Für die Zuordnung von gemischt genutzten Gebäuden zum Betriebsvermögen ergibt sich aus der Rechtsprechung des Verwaltungsgerichtshofes (vgl. etwa das hg. Erkenntnis vom 5. Juli 1994, 91/14/0110): Grundsätzlich ist für jeden Raum, der zeitlich abwechselnd betrieblich und privat verwendet wird, das Überwiegen der einen oder der anderen Nutzung maßgeblich. Ergibt sich sodann, dass bei manchen Räumen die betriebliche Nutzung, bei anderen hingegen die außerbetriebliche Nutzung überwiegt, so gehört das Gebäude in jenem Ausmaß dem Betriebsvermögen an, in dem die Räume mit überwiegender betrieblicher Nutzung zu den Räumen mit überwiegend privater Nutzung stehen. Erreicht der privat genutzte räumliche Gebäudeanteil bloß ein untergeordnetes Ausmaß, was der Fall ist, wenn er weniger als ca. 20% des Gebäudes umfasst, gehört das Gebäude insgesamt zum Betriebsvermögen.

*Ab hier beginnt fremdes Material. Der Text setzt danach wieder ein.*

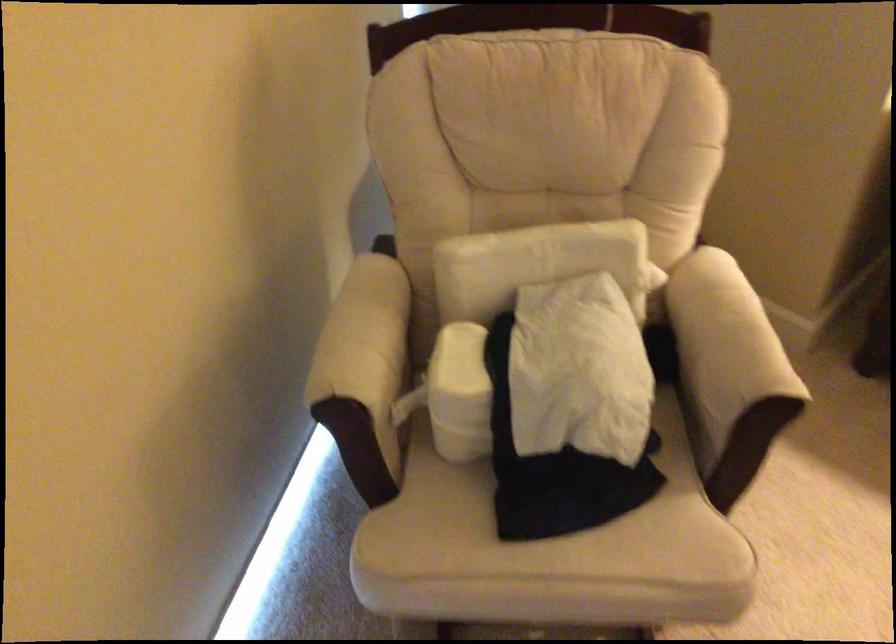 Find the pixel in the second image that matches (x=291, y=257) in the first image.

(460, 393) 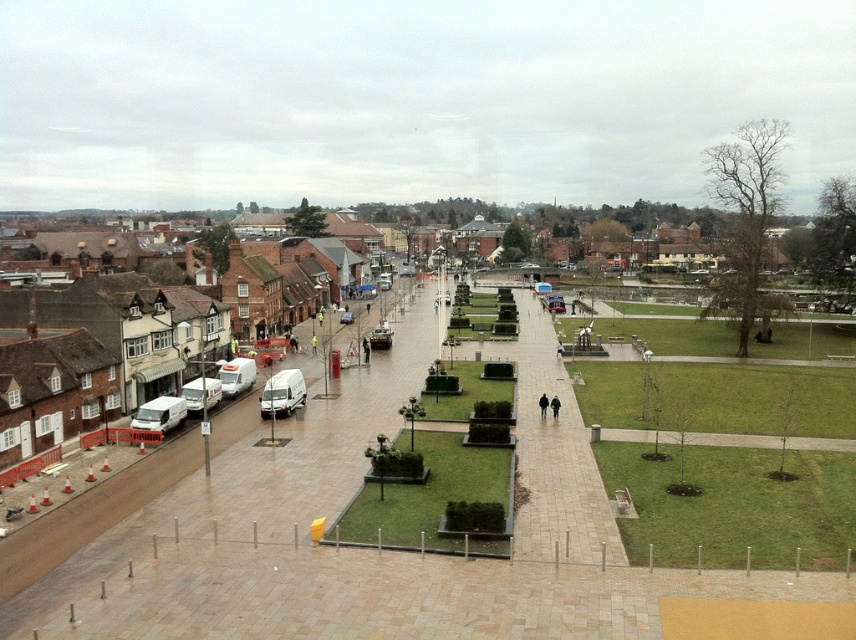 You are standing at the point labeled as point (x=375, y=552) in the image. Based on the scene description, what type of surface are you currently standing on?

The point (x=375, y=552) represents the smooth concrete plaza at center, so you are standing on a smooth concrete surface.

Werden für Zwecke der Einkommensteuer privat genutzte Räume eines Gebäudes dem Betriebsvermögen zugerechnet, weil sie in Verhältnis zum Gesamtgebäude nur ein untergeordnetes Ausmaß erreichen, hatte dies bereits im zeitlichen Geltungsbereich des UStG 1972 zur Folge, dass auch die mit diesem privat genutzten Gebäudeteil zusammenhängenden Umsatzsteuerbeträge als Vorsteuer geltend gemacht werden können (vgl. das hg. Erkenntnis vom 18. Jänner 1983, 82/14/0100, und hiezu Nolz, Auswirkungen der geringfügigen Privatnutzung, SWK 1983, 85 (87)). Wie der Verwaltungsgerichtshof schon im oben angeführten Beschluss vom 24. September 2007, EU 2007/0008, zum Ausdruck gebracht hat, besteht dieser nach der Rechtslage im Zeitpunkt des Beitritts Österreichs zur EU gegebene Vorsteuerabzug für bloß untergeordnete privat genutzte Gebäudeteile auch im Geltungsbereich des UStG 1994 weiter:

Gemäß § 12 Abs. 2 Z 2 lit. a UStG 1994 gelten Lieferungen, sonstige Leistungen oder Einfuhren, deren Entgelte überwiegend keine abzugsfähigen Ausgaben (Aufwendungen) im Sinne des § 20 Abs. 1 Z 1 bis 5 des Einkommensteuergesetzes 1988 oder der §§ 8 Abs. 2 und 12 Abs. 1 Z 1 bis 5 des Körperschaftsteuergesetzes sind, nicht als für das Unternehmen ausgeführt. Nach § 20 Abs. 1 Z 1 und Z 2 lit. a EStG 1988 dürfen die für den Haushalt des Steuerpflichtigen bzw. für seine Lebensführung aufgewendeten Beträge bei den einzelnen Einkünften nicht abgezogen werden, sodass Kosten für den privaten Wohnraum bei der Einkünfteermittlung nicht berücksichtigt werden können (vgl. das hg. Erkenntnis vom 29. März 2012, 2009/15/0210). Ungeachtet der Regelung des § 20 Abs. 1 Z 1 und Z 2 lit. a EStG 1988 zählen aber - wie oben ausgeführt - privat genutzte Gebäudeteile von untergeordneter Bedeutung einkommensteuerlich zum notwendigen Betriebsvermögen und führen damit zu (abzugsfähigen) Betriebsausgaben (AfA, etc.), welche erst in der Folge durch den korrespondierenden Ansatz einer so genannten "Nutzungsentnahme" im Ergebnis neutralisiert werden. Im Hinblick darauf ist die Regelung des § 12 Abs. 2 Z 2 lit. a UStG 1994 - vor dem Hintergrund der Unionsrechtslage und somit jedenfalls für Zeiträume vor Inkrafttreten von Artikel 168a der Mehrwertsteuersystemrichtlinie -

dahingehend auszulegen, dass sie für einen solchen Gebäudeteil, der erst nach einer Verrechnung mit der "Nutzungsentnahme" und sohin erst im saldierten Ergebnis zu nicht abzugsfähigen Aufwendungen führt, keinen Vorsteuerausschluss normiert.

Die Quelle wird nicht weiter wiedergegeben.